Sombyr,

I think you’re misunderstanding the math a bit here. Let me give an example.

If you took a list of all the natural numbers, and a list off all multiples of 100, then you’ll find they have a 1 to 1 correspondence.
Now you might think “Ok, that means if we add up all the multiples of 100, we’ll have a bigger infinity than if we add up all the natural numbers. See, because when we add 1 for natural numbers, we add 100 in the list of multiples of 100. The same goes for 2 and 200, 3 and 300, and so on.”
But then you’ll notice a problem. The list of natural numbers already contains every multiple of 100 within it. Therefore, the list of natural numbers should be bigger because you’re adding more numbers. So now paradoxically, both sets seem like they should be bigger than the other.

The only resolution to this paradox is that both sets are exactly equal.

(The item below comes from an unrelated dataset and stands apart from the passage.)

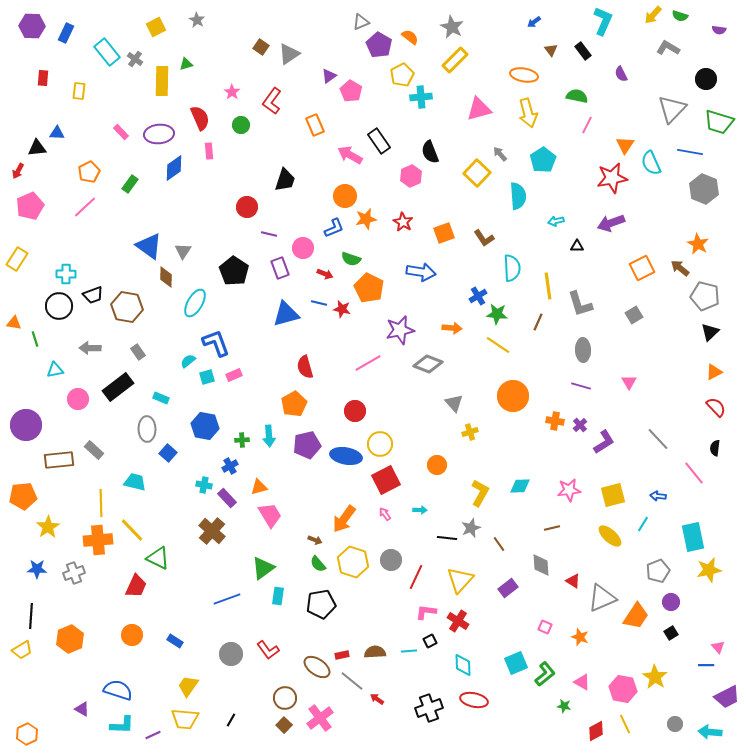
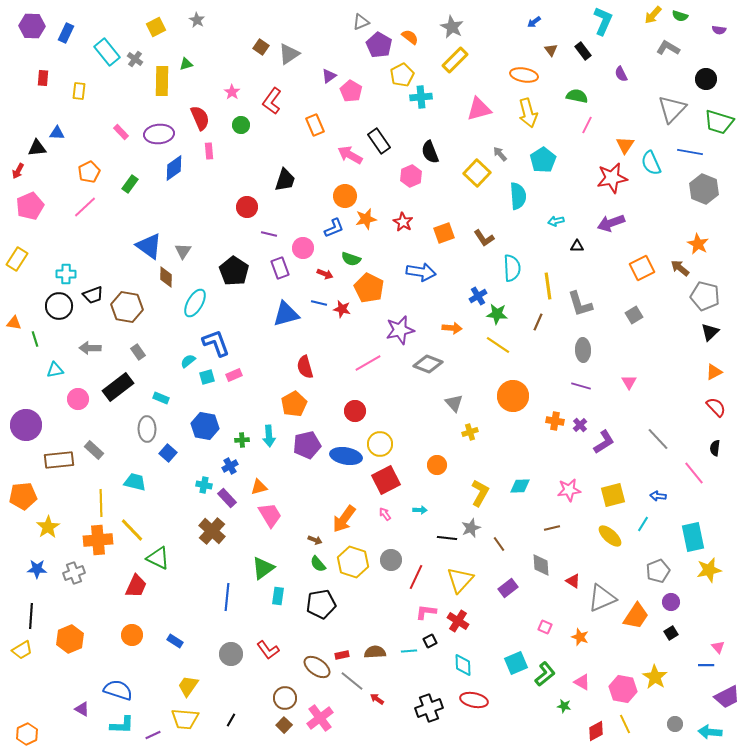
blue line at (227, 599): moved 2 px up; rotated 64 degrees counterclockwise
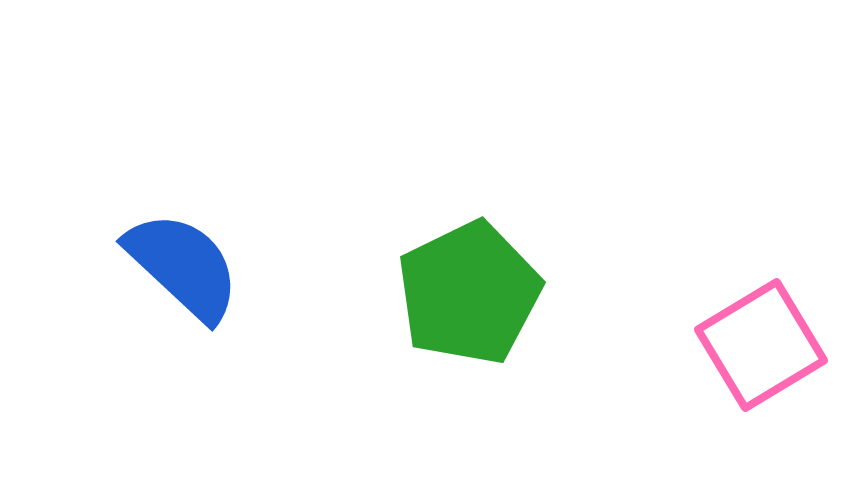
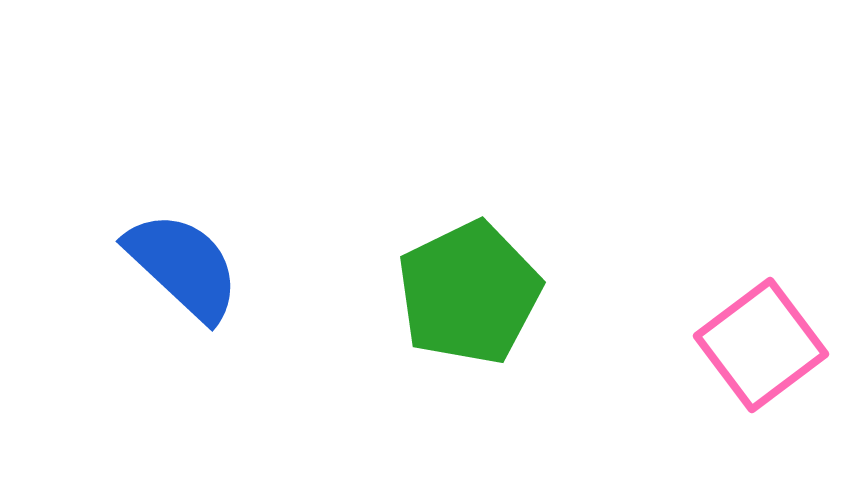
pink square: rotated 6 degrees counterclockwise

I’m not smart enough to give a full mathematical proof of that, but hopefully that at least clears it up a bit.

Adding up 100 dollar bills infinitely and adding up 1 dollar bills infinitely is functionally exactly the same as adding up the natural numbers and all the multiples of 100.

The only way to have a larger infinity that I know of us to be uncountably infinite, because it is impossible to have a 1 to 1 correspondence of a countably infinite set, and an uncountably infinite set.